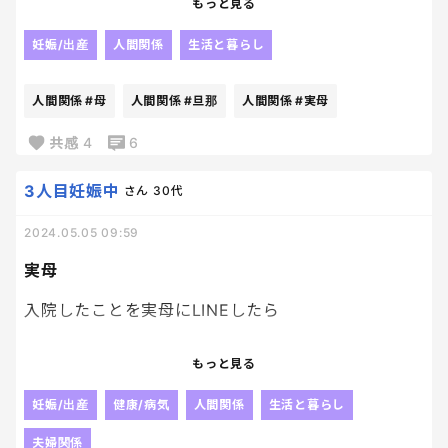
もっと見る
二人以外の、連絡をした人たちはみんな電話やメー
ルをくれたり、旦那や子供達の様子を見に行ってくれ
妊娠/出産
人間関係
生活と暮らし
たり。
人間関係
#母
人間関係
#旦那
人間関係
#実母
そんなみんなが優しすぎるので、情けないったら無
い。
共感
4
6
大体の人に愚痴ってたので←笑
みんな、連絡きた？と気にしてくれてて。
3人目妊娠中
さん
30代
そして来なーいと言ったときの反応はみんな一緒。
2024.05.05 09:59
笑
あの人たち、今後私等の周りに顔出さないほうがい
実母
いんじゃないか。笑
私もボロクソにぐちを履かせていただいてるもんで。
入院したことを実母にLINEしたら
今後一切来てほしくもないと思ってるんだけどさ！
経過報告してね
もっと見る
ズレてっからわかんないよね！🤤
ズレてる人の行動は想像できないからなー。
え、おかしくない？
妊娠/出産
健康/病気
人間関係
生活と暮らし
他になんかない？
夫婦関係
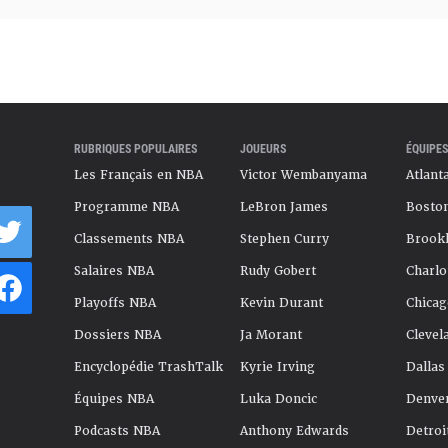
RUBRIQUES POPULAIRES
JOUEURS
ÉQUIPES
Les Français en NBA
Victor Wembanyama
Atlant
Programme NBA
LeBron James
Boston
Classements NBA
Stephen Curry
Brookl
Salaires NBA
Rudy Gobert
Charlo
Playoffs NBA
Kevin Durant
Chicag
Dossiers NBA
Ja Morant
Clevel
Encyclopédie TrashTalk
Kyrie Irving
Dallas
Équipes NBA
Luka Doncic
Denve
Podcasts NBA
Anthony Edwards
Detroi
_ _ _
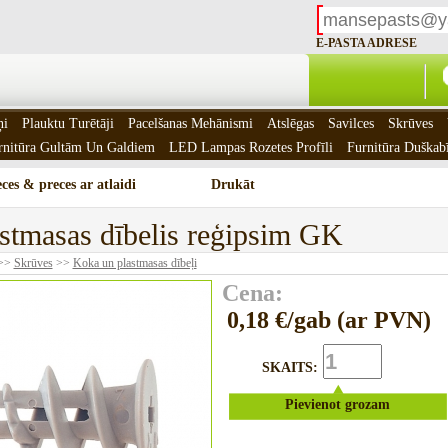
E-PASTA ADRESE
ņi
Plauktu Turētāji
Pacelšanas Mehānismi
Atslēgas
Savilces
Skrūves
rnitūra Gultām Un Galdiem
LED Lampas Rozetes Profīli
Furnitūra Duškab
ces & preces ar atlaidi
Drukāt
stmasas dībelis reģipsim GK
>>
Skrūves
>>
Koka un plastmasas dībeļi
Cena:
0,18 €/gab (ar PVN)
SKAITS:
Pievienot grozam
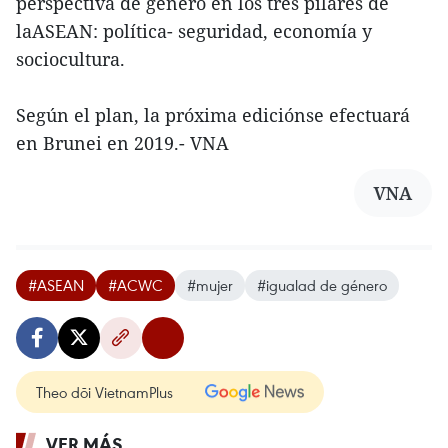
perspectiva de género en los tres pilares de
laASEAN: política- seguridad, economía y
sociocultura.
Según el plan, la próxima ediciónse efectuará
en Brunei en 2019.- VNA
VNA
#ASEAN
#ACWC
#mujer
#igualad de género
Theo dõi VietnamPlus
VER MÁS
_ _ _
Required action
Wherever the word "género" appears in the listing, copy the line that holds it.

Task output
perspectiva de género en los tres pilares de
#igualad de género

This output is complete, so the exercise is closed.